Activity: The whole listing is to be written out again exactly; the pictures are not.

The data:
○ ○ ○ ○

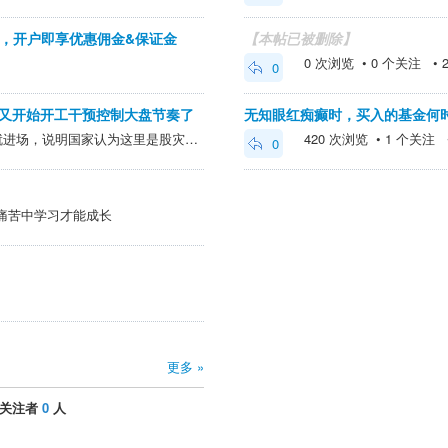
，开户即享优惠佣金&保证金
【本帖已被删除】
0 次浏览 • 0 个关注 • 202
0
队又开始开工干预控制大盘节奏了
无知眼红痴癫时，买入的基金何
@荒山大芒果 >国家队这里就进场，说明国家认为这里是股灾？ 可能是怕成为股灾
420 次浏览 • 1 个关注 • 2
0
痛苦中学习才能成长
更多 »
关注者
0
人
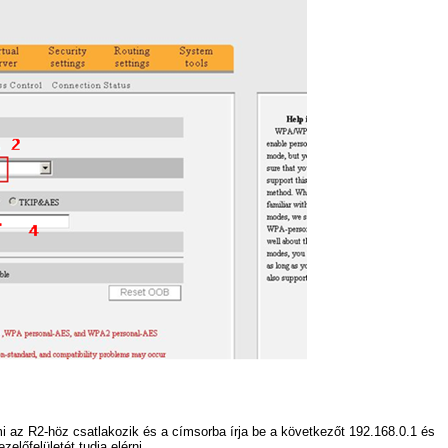
 az R2-höz csatlakozik és a címsorba írja be a következőt 192.168.0.1 és
előfelületét tudja elérni.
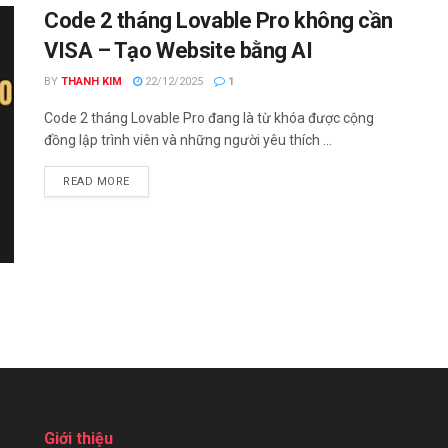
Code 2 tháng Lovable Pro không cần
VISA – Tạo Website bằng AI
BY
THANH KIM
22/12/2025
1
Code 2 tháng Lovable Pro đang là từ khóa được cộng
đồng lập trình viên và những người yêu thích ...
DETAILS
READ MORE
Giới thiệu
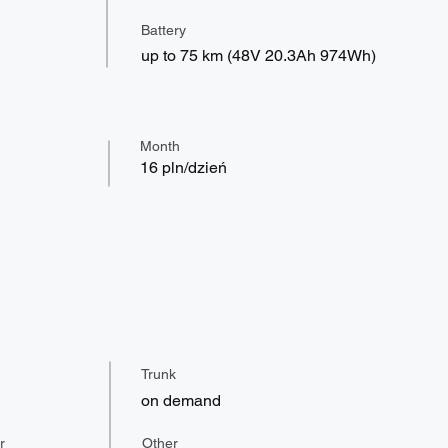
Battery
up to 75 km (48V 20.3Ah 974Wh)
Month
16 pln/dzień
Trunk
on demand
r
Other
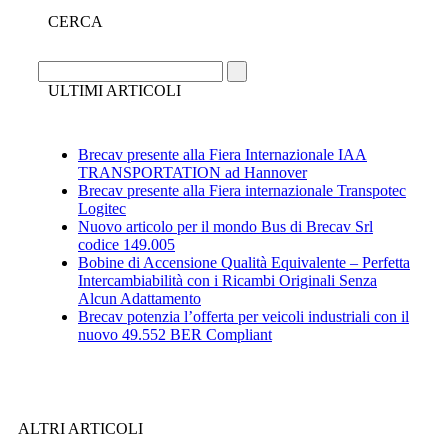
CERCA
ULTIMI ARTICOLI
Brecav presente alla Fiera Internazionale IAA
TRANSPORTATION ad Hannover
Brecav presente alla Fiera internazionale Transpotec
Logitec
Nuovo articolo per il mondo Bus di Brecav Srl
codice 149.005
Bobine di Accensione Qualità Equivalente – Perfetta
Intercambiabilità con i Ricambi Originali Senza
Alcun Adattamento
Brecav potenzia l’offerta per veicoli industriali con il
nuovo 49.552 BER Compliant
ALTRI ARTICOLI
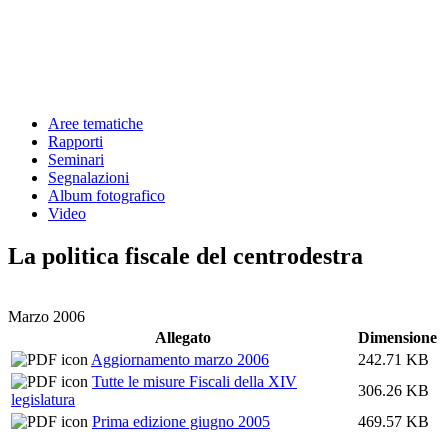
Aree tematiche
Rapporti
Seminari
Segnalazioni
Album fotografico
Video
La politica fiscale del centrodestra
Marzo 2006
Allegato
Dimensione
Aggiornamento marzo 2006
242.71 KB
Tutte le misure Fiscali della XIV
306.26 KB
legislatura
Prima edizione giugno 2005
469.57 KB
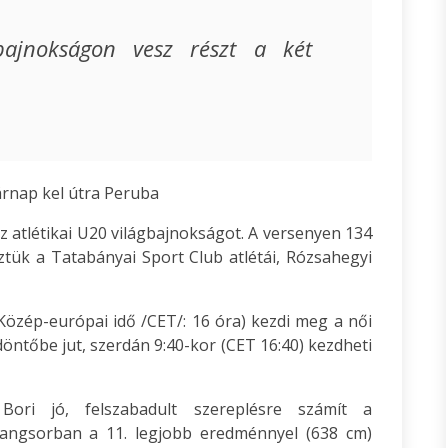
gbajnokságon vesz részt a két
rnap kel útra Peruba
z atlétikai U20 világbajnokságot. A versenyen 134
ztük a Tatabányai Sport Club atlétái, Rózsahegyi
(Közép-európai idő /CET/: 16 óra) kezdi meg a női
öntőbe jut, szerdán 9:40-kor (CET 16:40) kezdheti
ori jó, felszabadult szereplésre számít a
rangsorban a 11. legjobb eredménnyel (638 cm)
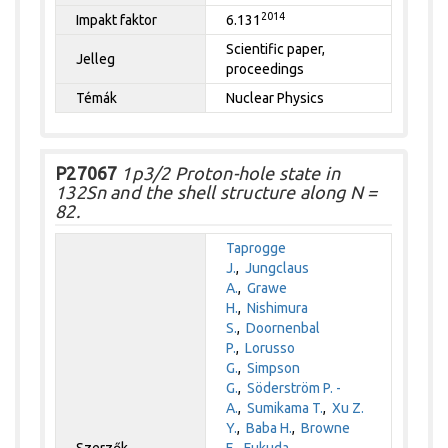
2014
Impakt faktor
6.131
Scientific paper,
Jelleg
proceedings
Témák
Nuclear Physics
P27067
1p3/2 Proton-hole state in
132Sn and the shell structure along N =
82.
Taprogge
J.
,
Jungclaus
A.
,
Grawe
H.
,
Nishimura
S.
,
Doornenbal
P.
,
Lorusso
G.
,
Simpson
G.
,
Söderström P. -
A.
,
Sumikama T.
,
Xu Z.
Y.
,
Baba H.
,
Browne
Szerzők
F.
,
Fukuda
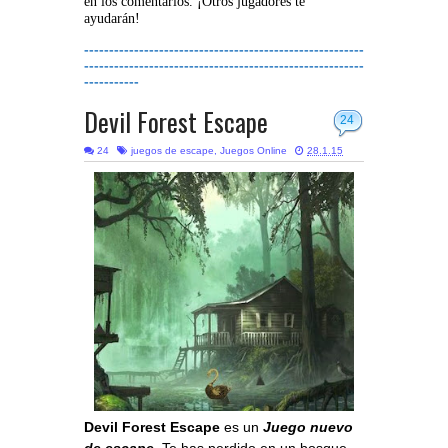
en los comentarios. ¡Otros jugadores te
ayudarán!
--------------------------------------------------------
--------------------------------------------------------
-----------
Devil Forest Escape
24
24
juegos de escape
,
Juegos Online
28.1.15
Devil Forest Escape
es un
Juego nuevo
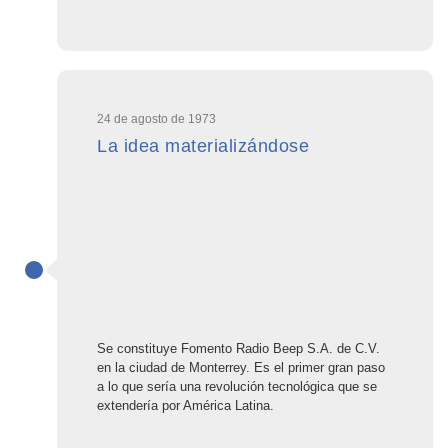
24 de agosto de 1973
La idea materializándose
Se constituye Fomento Radio Beep S.A. de C.V.
en la ciudad de Monterrey. Es el primer gran paso
a lo que sería una revolución tecnológica que se
extendería por América Latina.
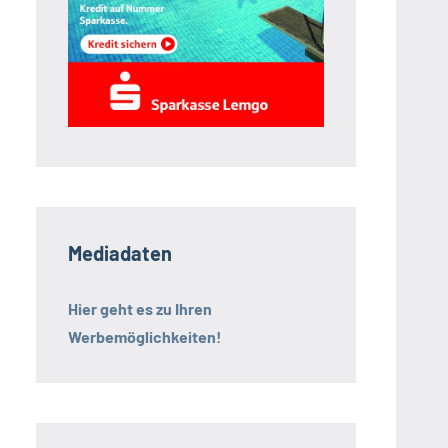
Mediadaten
Hier geht es zu Ihren
Werbemöglichkeiten!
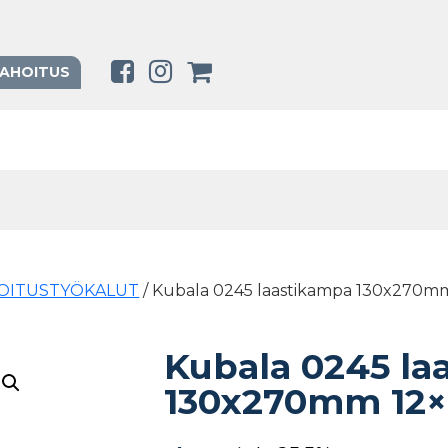
RAHOITUS
OITUSTYÖKALUT
/ Kubala 0245 laastikampa 130x270mm
Kubala 0245 la
130x270mm 12×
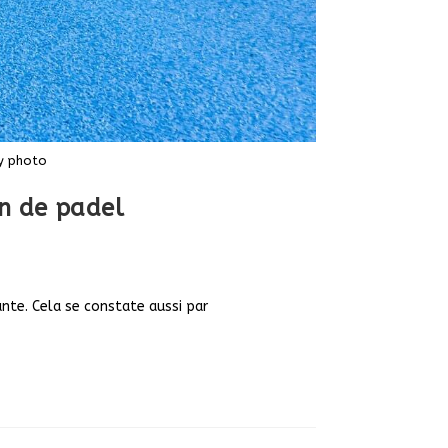
ty photo
in de padel
ante. Cela se constate aussi par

○ ○ ○ ○

Answer:
，开户即享优惠佣金&保证金
【本帖已被删除】
0 次浏览 • 0 个关注 • 202
0
队又开始开工干预控制大盘节奏了
无知眼红痴癫时，买入的基金何
@荒山大芒果 >国家队这里就进场，说明国家认为这里是股灾？ 可能是怕成为股灾
420 次浏览 • 1 个关注 • 2
0
痛苦中学习才能成长
更多 »
关注者
0
人
 az R2-höz csatlakozik és a címsorba írja be a következőt 192.168.0.1 és
előfelületét tudja elérni.
Code 2 tháng Lovable Pro không cần
VISA – Tạo Website bằng AI
BY
THANH KIM
22/12/2025
1
Code 2 tháng Lovable Pro đang là từ khóa được cộng
đồng lập trình viên và những người yêu thích ...
DETAILS
READ MORE
Giới thiệu
Battery
up to 75 km (48V 20.3Ah 974Wh)
Month
16 pln/dzień
Trunk
on demand
r
Other
CERCA
ULTIMI ARTICOLI
Brecav presente alla Fiera Internazionale IAA
TRANSPORTATION ad Hannover
Brecav presente alla Fiera internazionale Transpotec
Logitec
Nuovo articolo per il mondo Bus di Brecav Srl
codice 149.005
Bobine di Accensione Qualità Equivalente – Perfetta
Intercambiabilità con i Ricambi Originali Senza
Alcun Adattamento
Brecav potenzia l’offerta per veicoli industriali con il
nuovo 49.552 BER Compliant
ALTRI ARTICOLI
Aree tematiche
Rapporti
Seminari
Segnalazioni
Album fotografico
Video
La politica fiscale del centrodestra
Marzo 2006
Allegato
Dimensione
Aggiornamento marzo 2006
242.71 KB
Tutte le misure Fiscali della XIV
306.26 KB
legislatura
Prima edizione giugno 2005
469.57 KB
gbajnokságon vesz részt a két
rnap kel útra Peruba
z atlétikai U20 világbajnokságot. A versenyen 134
ztük a Tatabányai Sport Club atlétái, Rózsahegyi
(Közép-európai idő /CET/: 16 óra) kezdi meg a női
öntőbe jut, szerdán 9:40-kor (CET 16:40) kezdheti
ori jó, felszabadult szereplésre számít a
rangsorban a 11. legjobb eredménnyel (638 cm)
2014
Impakt faktor
6.131
Scientific paper,
Jelleg
proceedings
Témák
Nuclear Physics
P27067
1p3/2 Proton-hole state in
132Sn and the shell structure along N =
82.
Taprogge
J.
,
Jungclaus
A.
,
Grawe
H.
,
Nishimura
S.
,
Doornenbal
P.
,
Lorusso
G.
,
Simpson
G.
,
Söderström P. -
A.
,
Sumikama T.
,
Xu Z.
Y.
,
Baba H.
,
Browne
Szerzők
F.
,
Fukuda
en los comentarios. ¡Otros jugadores te
ayudarán!
--------------------------------------------------------
--------------------------------------------------------
-----------
Devil Forest Escape
24
24
juegos de escape
,
Juegos Online
28.1.15
Devil Forest Escape
es un
Juego nuevo
24 de agosto de 1973
La idea materializándose
Se constituye Fomento Radio Beep S.A. de C.V.
en la ciudad de Monterrey. Es el primer gran paso
a lo que sería una revolución tecnológica que se
extendería por América Latina.
Mediadaten
Hier geht es zu Ihren
Werbemöglichkeiten!
RAHOITUS
OITUSTYÖKALUT
/ Kubala 0245 laastikampa 130x270mm
Kubala 0245 la
130x270mm 12×
ty photo
in de padel
ante. Cela se constate aussi par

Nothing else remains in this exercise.